In a popular referendum on election night, the State of California voted by a small margin to keep its death penalty intact; two days later, the Commonwealth of Pennsylvania is about to put its to use. Barring an unlikely last-minute reprieve, the Keystone State will make history at 7 p.m. tonight when it executes its first inmate in half-a-century who has not made a conscious decision to die by abandoning the appeals process. It’s a milestone that civilized Pennsylvanians should be ashamed to cross.
The inmate in question—56-year-old Hubert Michael—is far from innocent. In 1993, while out on bail on a rape charge, Michael kidnapped a teenaged girl named Trista Eng while she walked to work, drove her to a remote location, and shot her to death. Micheal pleaded guilty to first degree murder and was sentenced to die. He initially waived his right to appeal that sentence—a decision his lawyers attributed to mental illness; but since 2004 he has been fighting to stay alive. We owe it to ourselves to grant him his wish.[Editor's UPDATE: Michael was granted a stay of execution shortly after 1 p.m.]
I say that not from a place of empathy.
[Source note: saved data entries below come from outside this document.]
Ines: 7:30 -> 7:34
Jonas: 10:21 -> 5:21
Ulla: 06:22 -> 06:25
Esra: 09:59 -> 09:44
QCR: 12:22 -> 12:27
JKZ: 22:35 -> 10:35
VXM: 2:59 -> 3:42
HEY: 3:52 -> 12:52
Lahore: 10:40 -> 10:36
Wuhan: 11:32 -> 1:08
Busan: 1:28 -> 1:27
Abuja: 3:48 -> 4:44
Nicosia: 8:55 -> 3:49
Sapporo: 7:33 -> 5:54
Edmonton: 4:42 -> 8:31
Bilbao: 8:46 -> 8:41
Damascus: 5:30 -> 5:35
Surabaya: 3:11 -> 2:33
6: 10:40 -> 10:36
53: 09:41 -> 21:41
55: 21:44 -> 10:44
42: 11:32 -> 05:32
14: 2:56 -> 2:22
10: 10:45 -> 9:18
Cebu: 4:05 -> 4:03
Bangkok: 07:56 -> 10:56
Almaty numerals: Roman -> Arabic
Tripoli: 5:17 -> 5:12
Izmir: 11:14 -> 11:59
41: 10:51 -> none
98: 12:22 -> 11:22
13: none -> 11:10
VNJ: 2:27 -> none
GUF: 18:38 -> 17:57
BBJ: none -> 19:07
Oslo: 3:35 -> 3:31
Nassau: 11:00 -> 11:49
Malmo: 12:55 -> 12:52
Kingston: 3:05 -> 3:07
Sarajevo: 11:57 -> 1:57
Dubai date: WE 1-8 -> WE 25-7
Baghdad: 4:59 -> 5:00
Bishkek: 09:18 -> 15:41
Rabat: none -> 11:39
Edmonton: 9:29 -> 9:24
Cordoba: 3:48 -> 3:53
Michael does not deserve our sympathy, and I’m not suggesting we give it to him. He is a cold-blooded killer who has forfeited his right to count himself as a member of our community. But the case against the death penalty in this country is much larger than one convicted murderer, or even one murder victim.
As I have pointed out before on the Post: The Commonwealth of Pennsylvania has no business being in the death racket. My prior arguments have hinged largely on the fact that the death penalty is ineffective, wasteful, unfairly applied and—due to carelessness, unintentional error, and in some cases outright negligence—often crosses the line into the realm of torture. There’s also that little issue of the innocent Americans who I have no doubt have been wrongfully executed. I can conceive of no greater miscarriage of justice than being forced to walk to the death chamber knowing that the state that is pledged to protect you is about to murder you instead.
These are all compelling arguments to abandon capital punishment, and any of them taken alone should be enough to justify at the very least a moratorium on executions in the United States. But they all also presuppose that under the right circumstances, with adequate checks and balances and the proper cost-benefit analysis—capital punishment could somehow be made to work. But taking a fundamentally uncivilized institution and making it function properly doesn’t make it good policy.
The only remaining justification for capital punishment—retribution—is an abject human instinct that has no place in an enlightened society. We may not yet have attained that state, but I think most of us would agree it’s something we should aspire to—and our government should be leading the way. Yet America’s insistence on clinging to a barbaric practice that every single one of its allies has abandoned shows just how far we still have to go.
Of the 49 European members of the United Nations, only Belarus—regarded as the continent’s last remaining dictatorship—continues to execute people. No nation may join the European Union without first giving up its death penalty. But it’s not just in Europe where state-sanctioned murder has fallen out of favor. Neither Mexico nor Canada practices capital punishment, and the only other two industrialized nations that do—South Korea, Japan—have de facto moratoriums in place.
In Pennsylvania, which houses the nation’s fourth largest population of death row inmates, there are currently 200 condemned awaiting execution. One-fifth of them have been on death row since the 1980s. Due to a time-consuming appeals process, the state has experienced a significant backlog of death penalty cases since it reinstated the practice in 1978. This year alone, in addition to Michael, eight other inmates faced dates with the executioner in Pennsylvania—all received stays to continue their appeals. But those appeals are fast running out, and at the end of that process, the death machine in Pennsylvania will start humming again.
Richard Dieter, executive director of the Death Penalty Information Center, says that when it does, we could see three to four executions a year in the state. We almost got the ball rolling last month, when an 11th hour stay from the Pennsylvania Supreme Court saved Terrance Williams—who is on death row for killing two men who allegedly physically and sexually abused him. Williams was just 17 when he committed his crimes, and the jury at his trial was never privy to the abuse.
As of this writing Hubert Michael’s last hope rests with Governor Tom Corbett, who is supposed to be considering a request from a bipartisan State Senate panel studying the death penalty to issue a moratorium until 2013.
Death penalty opponents will be holding a vigil tonight outside Rockview State Correctional Institution where the execution is scheduled to take place. I won’t be there. I do not believe we owe Hubert Michael a vigil. But as civilized human beings, we do owe him his life.